08:31So when it comes to the Gemini Nano model on Pixel phones, from your perspective, when does that phone pass the test in terms of performance?
08:38As we think about benchmarks for LLMs and Gemini, and especially as we think about Gemini Nano, we've seen like an industry, a large focus on academic benchmarks and academic benchmarks.
08:55Like MMLU are, you know, great as it gives a common metric, but they could be gamified and people can optimize for them and it might not capture what you really care about.
09:07So for example, MMLU is a popular academic benchmark that is going to ask like not some of the, it's a very diverse set of questions that it asks the LLM to answer.
09:19But maybe some of the questions that it asks is just information about history, history questions.
09:27Right.
09:27For an on-device model, we don't really care that it knows it can answer history questions.
09:32We think like that's probably a better use case for a server-side model when we care about like use cases like summarization, where it's not important whether you know when Rome fell or something like that.
09:45So what we try to do is we work closely with the partner teams that are building these on-device experiences and we really try to gather benchmarks that they care about and the use cases that they care about so that we can evaluate against those.
10:01And that's how we think about quality, but again, this is what also becomes super important as we think about Gemini Nano versus our server-side flash models and pro is we also have to think about constraints like battery consumption.
10:15And we have to make sure, so we work that like the water, the model performs well and doesn't consume too much battery and that also the latency is, is good.
10:25So we actually partner with the Tensor team to profile our models as we're co-designing these models together to make sure that we are getting an architecture that works well and meets their efficiency, power consumption constraints, and then we collect data for the use cases that they care about and make sure that we can hill climb on those use cases.

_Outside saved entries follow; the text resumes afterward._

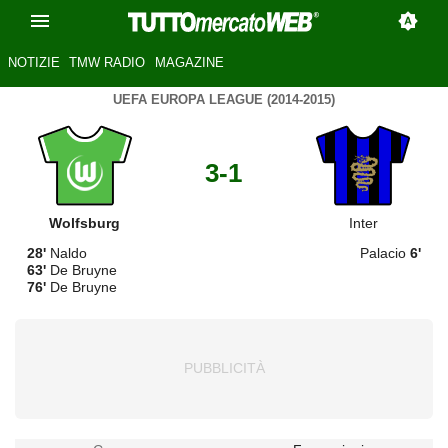
NOTIZIE
TMW RADIO
MAGAZINE
UEFA EUROPA LEAGUE (2014-2015)
3-1
Wolfsburg
Inter
28'
Naldo
Palacio
6'
63'
De Bruyne
76'
De Bruyne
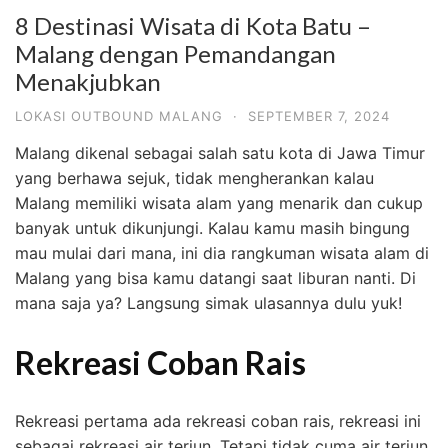
8 Destinasi Wisata di Kota Batu –
Malang dengan Pemandangan
Menakjubkan
LOKASI OUTBOUND MALANG
·
SEPTEMBER 7, 2024
Malang dikenal sebagai salah satu kota di Jawa Timur
yang berhawa sejuk, tidak mengherankan kalau
Malang memiliki wisata alam yang menarik dan cukup
banyak untuk dikunjungi. Kalau kamu masih bingung
mau mulai dari mana, ini dia rangkuman wisata alam di
Malang yang bisa kamu datangi saat liburan nanti. Di
mana saja ya? Langsung simak ulasannya dulu yuk!
Rekreasi Coban Rais
Rekreasi pertama ada rekreasi coban rais, rekreasi ini
sebagai rekreasi air terjun. Tetapi tidak cuma air terjun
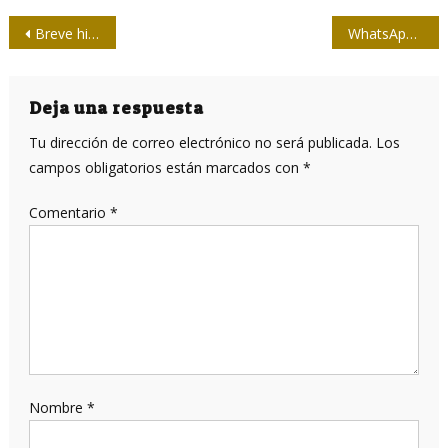
Navegación
Breve historia del himno nacional de Cuba
WhatsApp dejará de funcionar en estos teléfonos inteligentes
de
entradas
Deja una respuesta
Tu dirección de correo electrónico no será publicada.
Los
campos obligatorios están marcados con
*
Comentario
*
Nombre
*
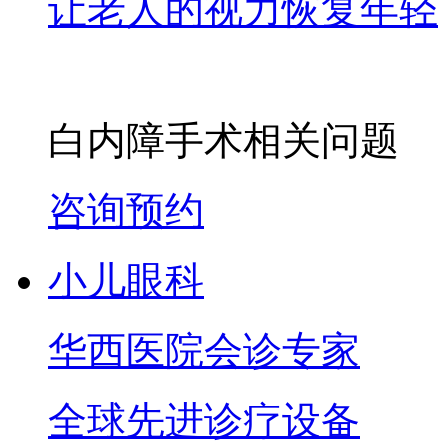
让老人的视力恢复年轻
白内障手术相关问题
咨询预约
小儿眼科
华西医院会诊专家
全球先进诊疗设备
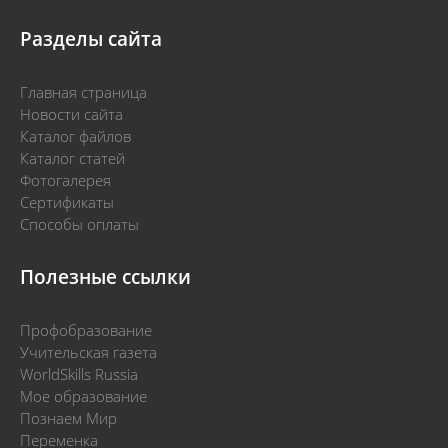
Разделы сайта
Главная страница
Новости сайта
Каталог файлов
Каталог статей
Фотогалерея
Сертификаты
Способы оплаты
Полезные ссылки
Профобразование
Учительская газета
WorldSkills Russia
Мое образование
Познаем Мир
Переменка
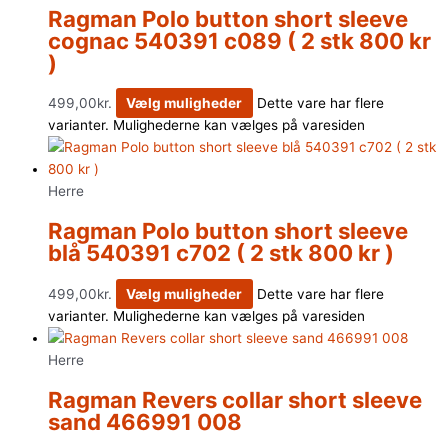
Ragman Polo button short sleeve
cognac 540391 c089 ( 2 stk 800 kr
)
499,00
kr.
Vælg muligheder
Dette vare har flere
varianter. Mulighederne kan vælges på varesiden
Herre
Ragman Polo button short sleeve
blå 540391 c702 ( 2 stk 800 kr )
499,00
kr.
Vælg muligheder
Dette vare har flere
varianter. Mulighederne kan vælges på varesiden
Herre
Ragman Revers collar short sleeve
sand 466991 008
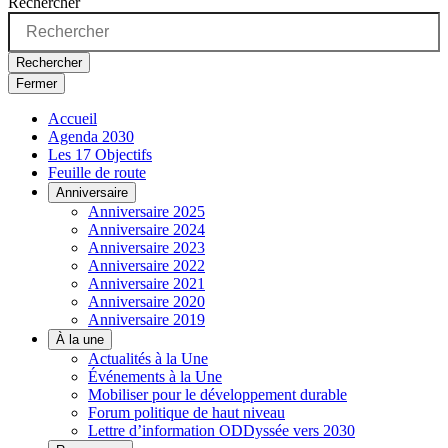
Rechercher
Rechercher
Fermer
Accueil
Agenda 2030
Les 17 Objectifs
Feuille de route
Anniversaire
Anniversaire 2025
Anniversaire 2024
Anniversaire 2023
Anniversaire 2022
Anniversaire 2021
Anniversaire 2020
Anniversaire 2019
À la une
Actualités à la Une
Événements à la Une
Mobiliser pour le développement durable
Forum politique de haut niveau
Lettre d’information ODDyssée vers 2030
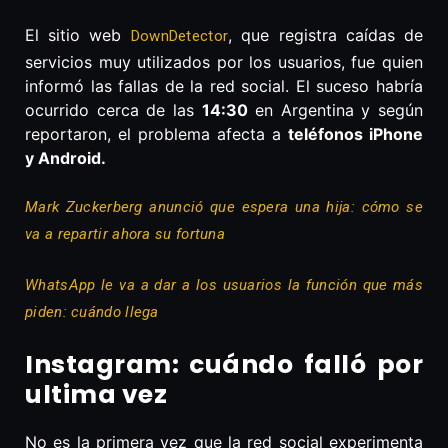
El sitio web
, que registra caídas de
DownDetector
servicios muy utilizados por los usuarios, fue quien
informó las fallas de la red social. El suceso habría
ocurrido cerca de las
14:30
en Argentina y según
reportaron, el problema afecta a
teléfonos iPhone
y Android.
Mark Zuckerberg anunció que espera una hija: cómo se
va a repartir ahora su fortuna
WhatsApp le va a dar a los usuarios la función que más
piden: cuándo llega
Instagram: cuándo falló por
ultima vez
No es la primera vez que la red social experimenta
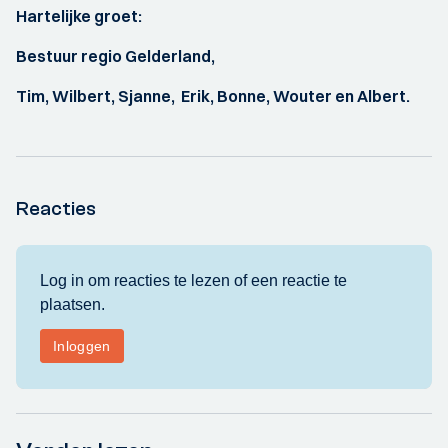
Hartelijke groet:
Bestuur regio Gelderland,
Tim, Wilbert, Sjanne, Erik, Bonne, Wouter en Albert.
Reacties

10:45Yes, MMLU and other metrics like that are great for us just to make sure that we have automated metrics that we can hill climb against because creating good evals is often a very difficult task, but we do a lot of that co-development together.
11:02That's great.
11:03And I would also just add, I think Zach's really onto something here.
11:05It's also something to be said for, it's not just about traditional maybe metrics of performance, but also quality.
11:10So if you look at things like the quality of responses coming out of the model or even things like quality of the photo, right?
11:16Those are more like, that's what real world users in hand are going to care more about than, you know, some, some number on the side of a box.
11:23Yeah, it's more subjective.
11:25That's true.
11:26And as we think about quality, it's, we, we have, you know, sometimes we have human raters who are evaluating quality.
11:32But what's I think really exciting about the development of Gemini is we could actually use larger Gemini models to what we call like auto raters to evaluate the quality of AI rating it.
11:46Yes, self-grading.
11:47That can be a, that can be a very powerful way for us to iterate more quickly and make sure that we are getting the model to perform well.
11:54Of course, these have their mistakes and issues as well, and that's why doing actual sanity checks with human raters can be helpful too.
12:02All right, so I just wanted to say thank you to you both in terms of taking the time out to talk about this new chip and what's happening with DeepMind behind the scenes and how this is all coming to life.
12:11We're going to test out these phones to see how good they are.
12:13But now we know a little bit more about how much smarter these things are getting.